The officials, who span eight presidential administrations and include former Secretaries of State Henry Kissinger, James Baker, Madeleine Albright and George Shultz, said they had formed a coalition to underscore the need for elected leaders to act.
"Not only has the passage of time exacerbated some of the economic problems, it has revealed a perhaps equally dangerous political one: Our inability to grapple with pressing fiscal challenges represents nothing less than a crisis in our democratic order," said retired Admiral Mike Mullen, the chairman of the coalition.
Mullen, the former chairman of the Joint Chiefs of Staff, said the coalition was urging Congress to avert the "fiscal cliff" looming at the end of the year, when taxes are due to rise for all wage earners and $1 trillion in automatic government spending cuts over a decade go into force. He said the group also was pressing for substantial deficit reduction over the decade, wanted to see tax reforms to raise more revenue and was encouraging lawmakers to put entitlement programs like Medicare and Social Security on a sustainable, long-term path.

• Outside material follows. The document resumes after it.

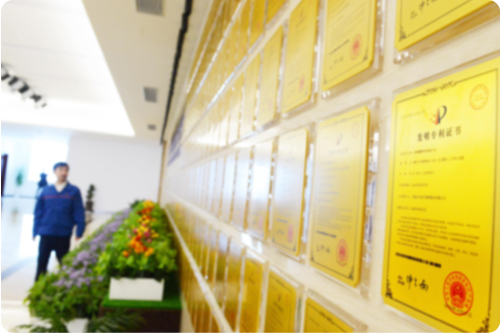 At what (x,y) coordinates should I click in order to perform the action: click on wall covered in yellow plaques. Please return your answer as a coordinate pair (x, y). This screenshot has height=333, width=500. Looking at the image, I should click on (367, 90). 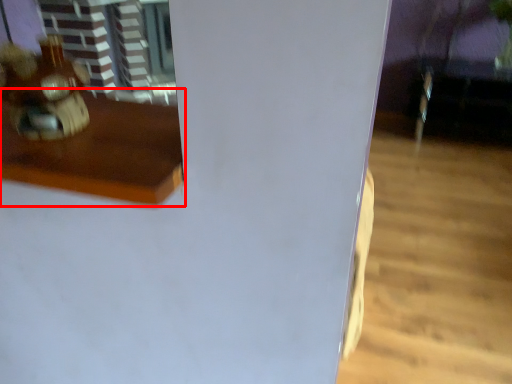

"We must avoid driving our country over the fiscal cliff. No partisan ideology is worth the cost to our nation," Mullen said.
"But just averting the disaster and kicking the can on the tough structural decisions needed to place our economy on a sound footing for the future is not enough."
Mullen and others said the Defense Department, which was directed to cut $487 billion in projected spending under last year's Budget Control Act, would have to be prepared to trim back further.